Е. П.:
Ладно, хватит о насущном, лучше о вечном. Фазиль настаивал на традиционных ценностях. Боюсь, ему чужд был дух нового искусства, где уже появился соц-арт и постмодернизм стоял на пороге. Я хорошо запомнил, когда провожали в эмиграцию Юру Кублановского и в нашу со Светланой крохотную квартирку — 28 кв. м, Теплый Стан, — набилось человек сорок. Фазиль, который не признавал никаких фуршетов, все-таки по праву аксакала был удобно устроен в кресле за столом и среди немыслимой этой тесноты подробно, обстоятельно обсуждал с Юрием Карабчиевским нравственный смысл поэзии Серебряного века. Это был 1982 год, уже взошла звезда Дмитрия Александровича Пригова, но мне кажется, что Фазиль воспринимал его творчество, о котором нынче сочиняют диссертации, как затянувшуюся шутку. И особо этого не скрывал. Карабчиевский в этом смысле был его единомышленником. А может, и Кублановский тоже. До смерти Брежнева оставалась пара месяцев, и Кублановский потом страшно сокрушался, что у него не хватило выдержки и хитрости этой смерти дождаться. После которой практически ВСЁ И НАЧАЛОСЬ… Чтобы никогда больше не закончиться. Хотя выбор у Юры был невелик — Восток или Запад, лесоповал или радио «Свобода». Характерно, что Фазиль никогда в такие РЕЗКИЕ ситуации не попадал. Возможно, хранило его и то, что любая эмиграция для него была бы унижением большим, чем жизнь под «фараонами». Или то, что он при всей своей внешней практичности (для тех, кто его нетвердо знал) явно был человеком не от мира сего. Масса, масса примеров его «несеотмирности», мы об этом много здесь в книге говорили.Вот поразительную историю рассказала мне Ольга Ляуэр, жена писателя Сергея Каледина, которая долгие годы служила редактором в издательстве «Советский писатель» и готовила к печати знаменитое «Избранное» Искандера, вышедшее огромным тиражом в 1988 году. Когда она сказала любимому ею Фазилю, что представленная им рукопись превышает требуемую на два-три авторских листа и она из уважения к нему предпочитает, чтобы он САМ убрал те рассказы о Чике, которые, возможно, «не очень», Искандер безошибочно удалил ЛУЧШИЕ. А когда Сергей Каледин в восторге процитировал ему по телефону какой-то блестящий пассаж из этой книги, Фазиль сказал, что это НЕ ЕГО ТЕКСТ, он этого отродясь не писал, Каледин что-то путает…
Глава тринадцатая
Конец восьмидесятых: Фазиль на вершине
Новые/старые книги
Конец восьмидесятых — начало девяностых, пожалуй, пик публичной жизни Фазиля Искандера как писателя и общественного деятеля. Контраст с первой половиной десятилетия колоссальный!

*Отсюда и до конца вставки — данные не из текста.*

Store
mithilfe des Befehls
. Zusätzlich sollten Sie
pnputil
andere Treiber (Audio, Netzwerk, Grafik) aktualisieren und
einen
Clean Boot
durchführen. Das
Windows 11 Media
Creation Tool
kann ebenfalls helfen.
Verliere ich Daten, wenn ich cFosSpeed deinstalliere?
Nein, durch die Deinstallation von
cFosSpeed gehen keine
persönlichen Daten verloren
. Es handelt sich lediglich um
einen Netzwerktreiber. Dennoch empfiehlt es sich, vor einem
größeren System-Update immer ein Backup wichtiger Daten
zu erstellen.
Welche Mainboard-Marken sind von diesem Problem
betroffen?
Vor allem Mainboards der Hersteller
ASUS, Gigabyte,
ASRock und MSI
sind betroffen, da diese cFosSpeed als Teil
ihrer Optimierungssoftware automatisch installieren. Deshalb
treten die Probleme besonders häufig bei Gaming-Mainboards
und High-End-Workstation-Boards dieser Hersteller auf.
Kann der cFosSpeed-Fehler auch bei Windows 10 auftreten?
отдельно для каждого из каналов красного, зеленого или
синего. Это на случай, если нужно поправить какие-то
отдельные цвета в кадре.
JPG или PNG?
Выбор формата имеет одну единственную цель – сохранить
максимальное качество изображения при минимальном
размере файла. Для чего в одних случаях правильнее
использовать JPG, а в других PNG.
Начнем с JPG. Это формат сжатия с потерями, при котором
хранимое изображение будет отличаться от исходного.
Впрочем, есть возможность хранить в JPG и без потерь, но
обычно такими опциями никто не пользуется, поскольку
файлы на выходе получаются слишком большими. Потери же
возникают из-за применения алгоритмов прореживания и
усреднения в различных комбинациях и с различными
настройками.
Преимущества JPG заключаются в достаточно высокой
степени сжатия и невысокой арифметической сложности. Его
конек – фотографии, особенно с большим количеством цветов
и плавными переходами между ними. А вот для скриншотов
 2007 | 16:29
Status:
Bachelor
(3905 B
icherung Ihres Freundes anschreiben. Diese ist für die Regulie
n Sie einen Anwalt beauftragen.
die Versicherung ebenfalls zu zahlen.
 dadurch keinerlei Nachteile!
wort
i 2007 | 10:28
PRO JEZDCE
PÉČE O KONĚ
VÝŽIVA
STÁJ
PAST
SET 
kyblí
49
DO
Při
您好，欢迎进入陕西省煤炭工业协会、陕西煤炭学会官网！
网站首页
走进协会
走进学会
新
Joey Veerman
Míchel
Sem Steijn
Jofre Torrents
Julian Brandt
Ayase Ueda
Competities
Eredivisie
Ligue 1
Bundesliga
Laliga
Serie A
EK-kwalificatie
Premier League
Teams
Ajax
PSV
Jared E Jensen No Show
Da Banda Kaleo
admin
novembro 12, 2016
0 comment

Перемены были неожиданными. Сам Искандер вспоминал об этом в предисловии к книге «Человек и его окрестности» (1993):
«Через несколько дней я вдруг услышал, как дикторша телевидения, передавая прогноз погоды, назвала мое имя и процитировала шутливые строчки моего рассказа („Начало“. —
Слышать это было странно и очень приятно. Если я иногда и чувствовал взгляд государства на себе, это всегда был сумрачный или подозрительный взгляд. И вдруг государство устами женщины улыбнулось мне.

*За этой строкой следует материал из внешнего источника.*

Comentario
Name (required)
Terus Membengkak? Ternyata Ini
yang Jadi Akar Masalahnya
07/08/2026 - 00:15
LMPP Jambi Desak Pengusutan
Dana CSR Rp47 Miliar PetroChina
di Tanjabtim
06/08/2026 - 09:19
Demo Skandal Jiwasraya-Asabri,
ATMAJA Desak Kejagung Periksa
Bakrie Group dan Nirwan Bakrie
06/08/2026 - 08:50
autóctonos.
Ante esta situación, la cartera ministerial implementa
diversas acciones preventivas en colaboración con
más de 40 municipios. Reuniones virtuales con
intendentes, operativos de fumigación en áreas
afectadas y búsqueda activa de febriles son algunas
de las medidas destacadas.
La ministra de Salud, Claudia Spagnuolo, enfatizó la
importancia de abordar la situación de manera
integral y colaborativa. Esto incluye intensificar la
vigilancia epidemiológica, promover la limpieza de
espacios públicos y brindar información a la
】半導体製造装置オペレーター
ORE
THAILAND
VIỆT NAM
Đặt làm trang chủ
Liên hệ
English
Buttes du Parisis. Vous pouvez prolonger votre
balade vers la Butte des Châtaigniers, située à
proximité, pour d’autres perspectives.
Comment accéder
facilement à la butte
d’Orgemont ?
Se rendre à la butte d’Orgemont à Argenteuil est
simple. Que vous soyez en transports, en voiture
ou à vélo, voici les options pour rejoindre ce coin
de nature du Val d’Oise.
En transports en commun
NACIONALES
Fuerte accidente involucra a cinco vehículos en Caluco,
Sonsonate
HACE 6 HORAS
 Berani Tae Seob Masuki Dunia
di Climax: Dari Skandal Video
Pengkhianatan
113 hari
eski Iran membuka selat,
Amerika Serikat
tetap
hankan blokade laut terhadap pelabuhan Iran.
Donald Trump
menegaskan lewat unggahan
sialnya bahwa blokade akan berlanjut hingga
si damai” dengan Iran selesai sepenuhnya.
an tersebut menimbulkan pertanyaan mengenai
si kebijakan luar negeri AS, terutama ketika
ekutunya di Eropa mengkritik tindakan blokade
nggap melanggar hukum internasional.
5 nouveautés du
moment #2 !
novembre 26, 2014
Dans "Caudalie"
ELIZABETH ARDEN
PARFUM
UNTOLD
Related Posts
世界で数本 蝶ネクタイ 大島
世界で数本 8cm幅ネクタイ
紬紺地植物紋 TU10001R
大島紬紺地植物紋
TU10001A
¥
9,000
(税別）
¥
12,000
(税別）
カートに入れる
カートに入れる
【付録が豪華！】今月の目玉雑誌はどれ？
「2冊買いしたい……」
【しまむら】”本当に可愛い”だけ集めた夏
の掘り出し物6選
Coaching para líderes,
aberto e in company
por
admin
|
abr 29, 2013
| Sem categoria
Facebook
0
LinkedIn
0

Это был знак, хотя я и не сразу поверил в него. Мы всё еще жили в знаковой системе. Вскоре редакции газет и журналов, ворчливо, по-домашнему удивляясь, что я к ним перестал обращаться (я перестал!!!), стали просить у меня дать им что-нибудь. Засим последовали приглашения на разные международные конференции. Скорее всего, такие приглашения бывали и раньше, но до меня они не доходили. Государство поверило: не сбежит, не оклевещет. Я стал ездить».

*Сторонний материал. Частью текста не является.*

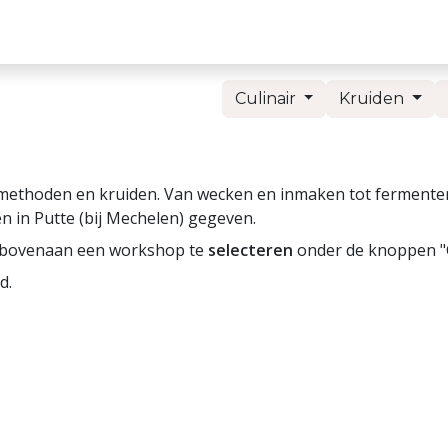
genda
Webshop
Blog
Video's
Contact
Webinar r
Culinair
Kruiden
thoden en kruiden. Van wecken en inmaken tot fermenteren
 in Putte (bij Mechelen) gegeven.
bovenaan een workshop te
selecteren
onder de knoppen "Cu
d.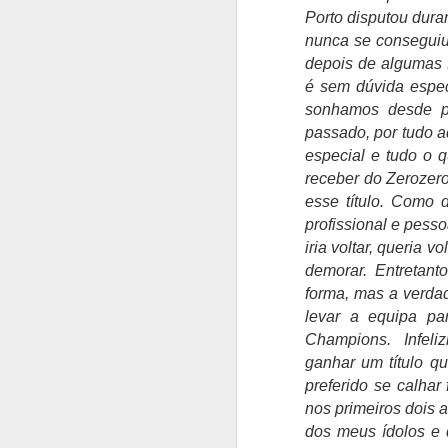
Porto disputou dura
P
nunca se conseguiu 
ga
depois de algumas 
se
é sem dúvida espec
"
sonhamos desde p
t
passado, por tudo a
i
especial e tudo o 
P
receber do Zerozer
esse título. Como 
J
profissional e pess
iria voltar, queria 
O
demorar. Entretan
l
forma, mas a verda
co
levar a equipa pa
A
Champions. Infel
L
ganhar um título qu
Lo
preferido se calhar
e
nos primeiros dois a
a
dos meus ídolos e 
J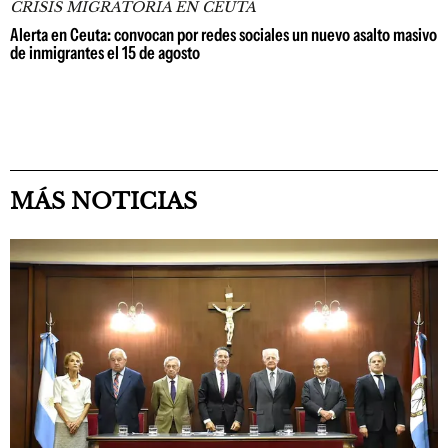
CRISIS MIGRATORIA EN CEUTA
Alerta en Ceuta: convocan por redes sociales un nuevo asalto masivo
de inmigrantes el 15 de agosto
MÁS NOTICIAS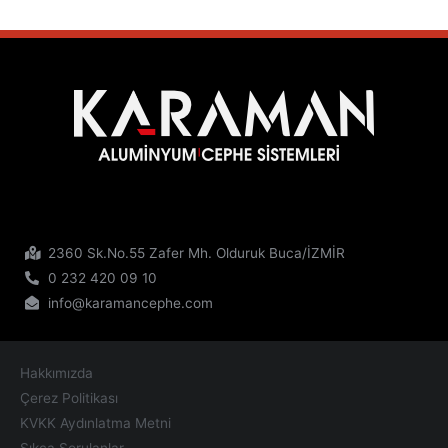
2360 Sk.No.55 Zafer Mh. Olduruk Buca/İZMİR
0 232 420 09 10
info@karamancephe.com
Hakkımızda
Çerez Politikası
KVKK Aydınlatma Metni
Sıkça Sorulanlar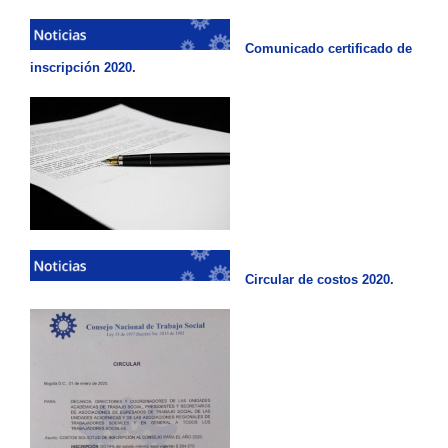
Comunicado certificado de
inscripción 2020.
Circular de costos 2020.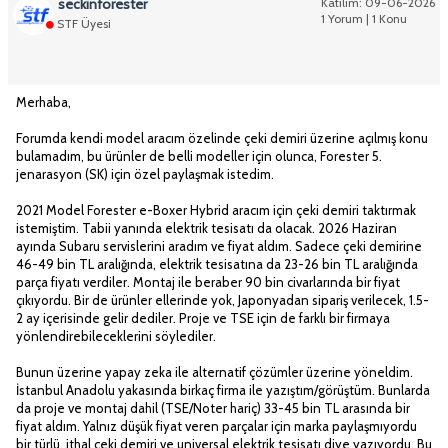
seckinforester
Katılım: 09-06-2026
1 Yorum | 1 Konu
STF Üyesi
Merhaba,
Forumda kendi model aracım özelinde çeki demiri üzerine açılmış konu
bulamadım, bu ürünler de belli modeller için olunca, Forester 5.
jenarasyon (SK) için özel paylaşmak istedim.
2021 Model Forester e-Boxer Hybrid aracım için çeki demiri taktırmak
istemiştim. Tabii yanında elektrik tesisatı da olacak. 2026 Haziran
ayında Subaru servislerini aradım ve fiyat aldım. Sadece çeki demirine
46-49 bin TL aralığında, elektrik tesisatına da 23-26 bin TL aralığında
parça fiyatı verdiler. Montaj ile beraber 90 bin civarlarında bir fiyat
çıkıyordu. Bir de ürünler ellerinde yok, Japonyadan sipariş verilecek, 1.5-
2 ay içerisinde gelir dediler. Proje ve TSE için de farklı bir firmaya
yönlendirebileceklerini söylediler.
Bunun üzerine yapay zeka ile alternatif çözümler üzerine yöneldim.
İstanbul Anadolu yakasında birkaç firma ile yazıştım/görüştüm. Bunlarda
da proje ve montaj dahil (TSE/Noter hariç) 33-45 bin TL arasında bir
fiyat aldım. Yalnız düşük fiyat veren parçalar için marka paylaşmıyordu
bir türlü, ithal çeki demiri ve universal elektrik tesisatı diye yazıyordu. Bu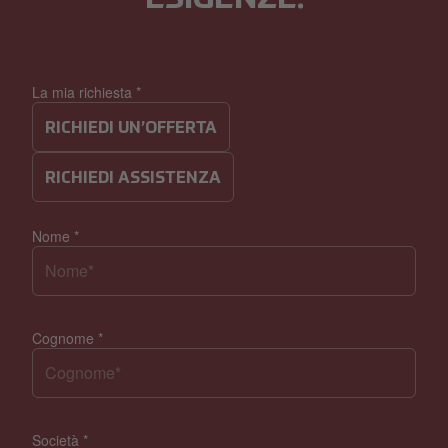
La mia richiesta
*
RICHIEDI UN’OFFERTA
RICHIEDI ASSISTENZA
Nome
*
Cognome
*
Società
*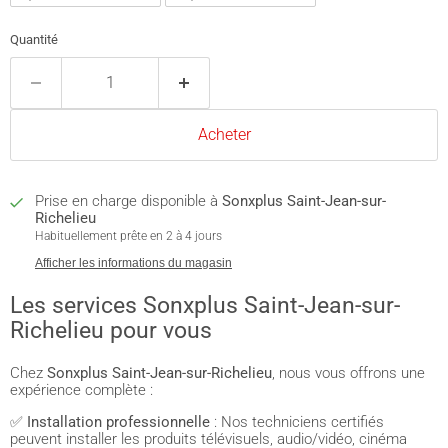
Quantité
Acheter
Prise en charge disponible à
Sonxplus Saint-Jean-sur-
Richelieu
Habituellement prête en 2 à 4 jours
Afficher les informations du magasin
Les services Sonxplus Saint-Jean-sur-
Richelieu pour vous
Chez
Sonxplus Saint-Jean-sur-Richelieu
, nous vous offrons une
expérience complète :
✅
Installation professionnelle
: Nos techniciens certifiés
peuvent installer les produits télévisuels, audio/vidéo, cinéma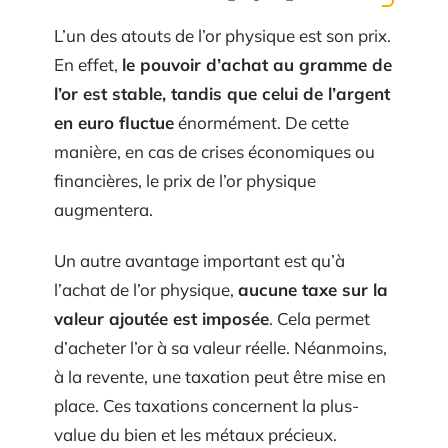
L’un des atouts de l’or physique est son prix.
En effet,
le pouvoir d’achat au gramme de
l’or est stable, tandis que celui de l’argent
en euro fluctue
énormément. De cette
manière, en cas de crises économiques ou
financières, le prix de l’or physique
augmentera.
Un autre avantage important est qu’à
l’achat de l’or physique,
aucune taxe sur la
valeur ajoutée est imposée
. Cela permet
d’acheter l’or à sa valeur réelle. Néanmoins,
à la revente, une taxation peut être mise en
place. Ces taxations concernent la plus-
value du bien et les métaux précieux.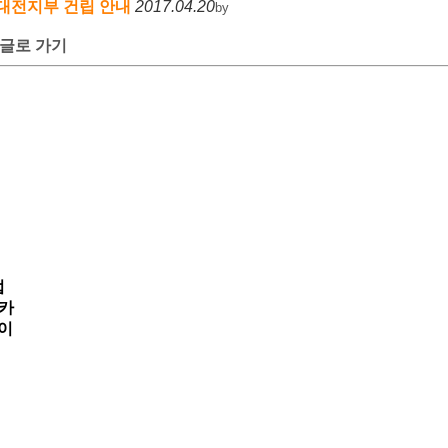
대전지부 건립 안내
2017.04.20
by
글로 가기
법
(카
네이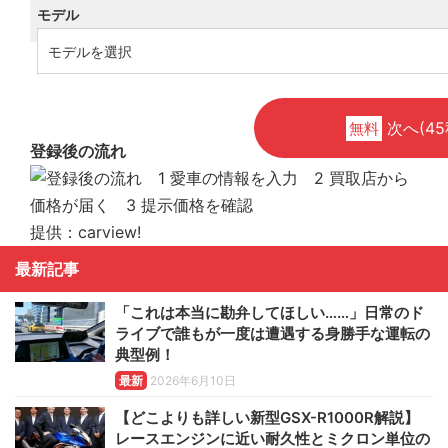
モデル
次へ(45
無料
登録後の流れ
提供：carview!
最新記事
「これは本当に勘弁してほしい……」日常のド
ライブで誰もが一度は遭遇する身勝手な運転の
典型例！
最新
2026年6月10日
【どこよりも詳しい新型GSX-R1000R解説】
レースエンジンに近い耐久性とミクロン単位の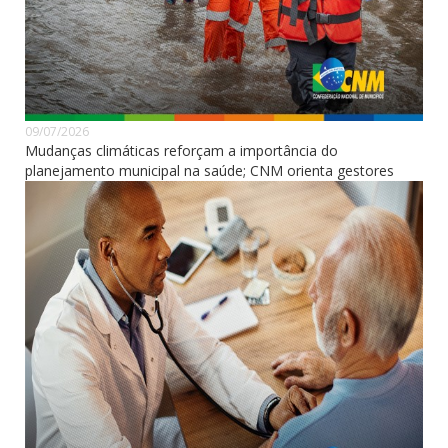
09/07/2026
Mudanças climáticas reforçam a importância do
planejamento municipal na saúde; CNM orienta gestores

Уже во второй половине 1985 года начали появляться публикации и старых, иногда написанных еще в семидесятых, и новых вещей Искандера. Апофеозом стал выход трехтомного «Сандро из Чегема» в издательстве «Московский рабочий» в 1989 году. Именно эту публикацию, повторим, можно считать точкой окончания работы над главной книгой его жизни.